Xi chiama Trump e Putin: il mondo è tripolare

Piero Orteca su Remocontro

La scadenza del Trattato di non proliferazione nucleare ‘New Start’ scuote il mondo. Ieri Xi Jinping ha consultato prima Vladimir Putin e poi Donald Trump. Il leader cinese ha esortato Washington ad accettare la moratoria di un anno offerta da Mosca, per arrivare a definire un nuovo accordo sulle armi atomiche strategiche. Ribadita anche l’importanza primaria che ha per Pechino la ‘questione Taiwan’. Il Presidente Usa visiterà la Cina ad aprile.

La Cina e la nuova geopolitica

Pechino è stato per un giorno il centro nevralgico della geopolitica planetaria. Lo studio del leader cinese Xi Jinping, grazie alla telematica e alle fibre ottiche, ha messo assieme (in tempi diversi) gli altri due ‘grandi’ della Terra, Usa e Russia, per consultarsi sui problemi più scottanti della convivenza internazionale. La scadenza del Trattato ‘New Start’, che potrebbe dare il via a una nuova corsa al riarmo nucleare strategico. Ma, evidentemente, quello dello ‘Start’ era solo lo spunto, attorno al quale costruire tutta una serie di riflessioni che guardano lontano. Metodo e merito.

Prima di tutto, quasi a smentire quegli analisti che ormai vedono come inevitabile uno scontro finale tra l’Occidente in decadenza e il blocco del Terzo mondo-Brics capeggiato dalla Cina, ieri la consultazione tripolare ha ribadito un principio di metodo. C’è un riconoscimento reciproco, autenticato dalla percezione che, al di là dei proclami ‘Maga’ di Trump, il pianeta sia un boccone troppo grosso per essere masticato e digerito da un’unica superpotenza. Insomma, Xi e gli altri due hanno dimostrato che viviamo in un mondo dichiaratamente tripolare.

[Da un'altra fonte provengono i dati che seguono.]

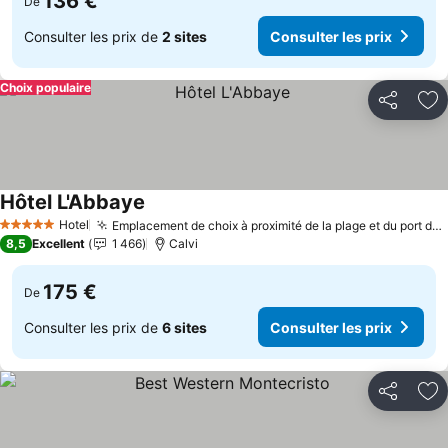
136 €
De
Consulter les prix de
2 sites
Consulter les prix
Choix populaire
Partager
Aj
Hôtel L'Abbaye
Consulter les prix
Hotel
Emplacement de choix à proximité de la plage et du port de plaisance
5 Étoiles
8,5
Excellent
1 466
Calvi
175 €
De
Consulter les prix de
6 sites
Consulter les prix
Partager
Aj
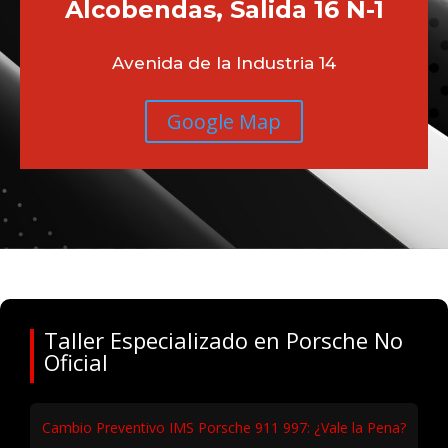
Alcobendas, Salida 16 N-1
Avenida de la Industria 14
Google Map
Taller Especializado en Porsche No
Oficial
Cambio Preventivo IMS Porsche 911 997: ¿Vale la Pena?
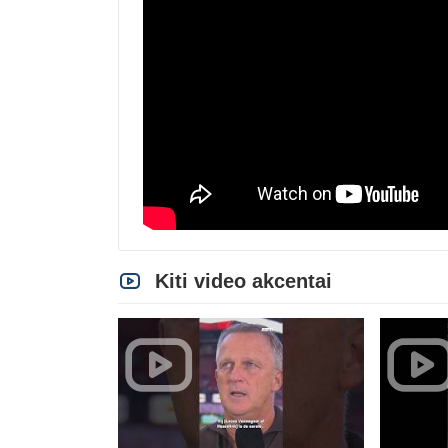
Kiti video akcentai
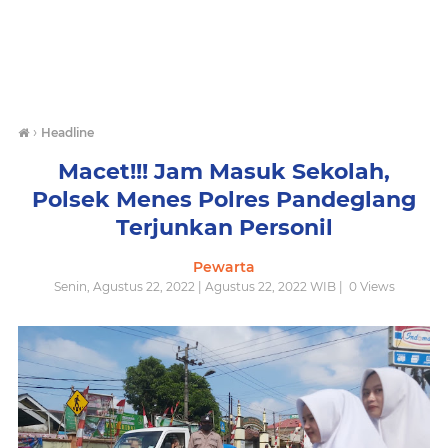
›
Headline
Macet!!! Jam Masuk Sekolah,
Polsek Menes Polres Pandeglang
Terjunkan Personil
Pewarta
Senin, Agustus 22, 2022 | Agustus 22, 2022 WIB |
0
Views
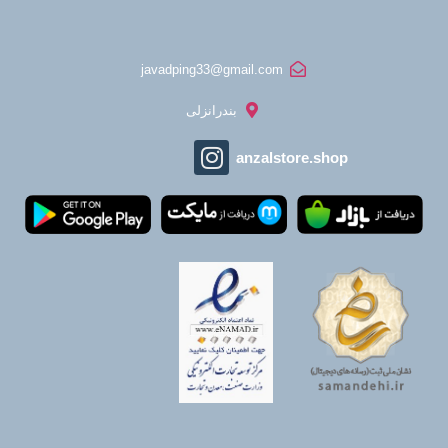
javadping33@gmail.com
بندرانزلی
anzalstore.shop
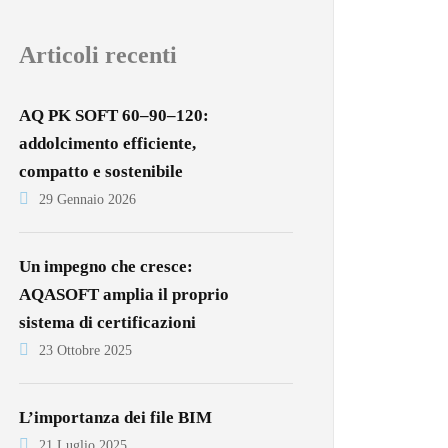
Articoli recenti
AQ PK SOFT 60–90–120:
addolcimento efficiente,
compatto e sostenibile
29 Gennaio 2026
Un impegno che cresce:
AQASOFT amplia il proprio
sistema di certificazioni
23 Ottobre 2025
L’importanza dei file BIM
21 Luglio 2025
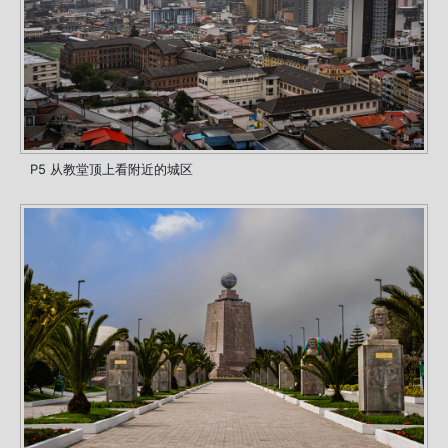
P5 从教堂顶上看附近的城区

Per questo, il leader cinese prima ha chiamato Putin, facendo partire la conversazione dal Trattato sul nucleare e successivamente si è confrontato con Donald Trump. Al Presidente Usa ha riferito i temi più importanti toccati con il Capo del Cremlino e poi lo ha invitato a visitare la Cina. Trump ha accettato con entusiasmo e, a quanto pare, ha già fissato in linea di massima la sua data di viaggio per aprile. Stessa proposta ha fatto Xi a Vladimir Putin e anche lui ha assicurato la sua presenza a Pechino in primavera.

‘New Start’, una linea rossa

A quanto pare (e per fortuna) sembra che ci sia la volontà di evitare una nuova e rovinosa corsa agli armamenti nucleari. Oggi è morto, senza essere stato rinnovato, il ‘New Start’, l’ultimo di una sequela di Trattati firmati da Stati Uniti e Russia che riguardano la limitazione e il monitoraggio delle bombe atomiche ‘strategiche, quelle a lungo raggio e di potenza devastante. Sono gli ‘ordigni dell’apocalisse’, per capirci. Parliamo di una quota massima di 1.550 ordigni per parte.

Sembrava che si fosse già raggiunta un’intesa per prolungarlo il ‘New Start’ e l’annuncio avrebbe dovuto essere dato ad agosto scorso, durante il vertice Trump-Putin di Anchorage, in Alaska. Ma i veleni della guerra in Ucraina e le violente pressioni dell’Europa sugli Usa, per non arrivare subito a un accordo di pace ‘non apprezzato’, hanno finito per mandare tutto per aria. Così, chi a Bruxelles cercava a tutti i costi lo scontro con Mosca, ha ottenuto indirettamente un risultato che forse non voleva: nella foia di armarsi convenzionalmente (a un prezzo sconsiderato) adesso forse comincia a capire che non si può sconfiggere una potenza che possiede oltre 5 mila testate nucleari. Di tutti i tipi. E che ha gli arsenali zeppi di armi “tattiche”, dal raggio d’azione limitato, da utilizzare solo sul campo di battaglia. Sopra una certa soglia, una guerra con la Russia diventerebbe sicuramente atomica.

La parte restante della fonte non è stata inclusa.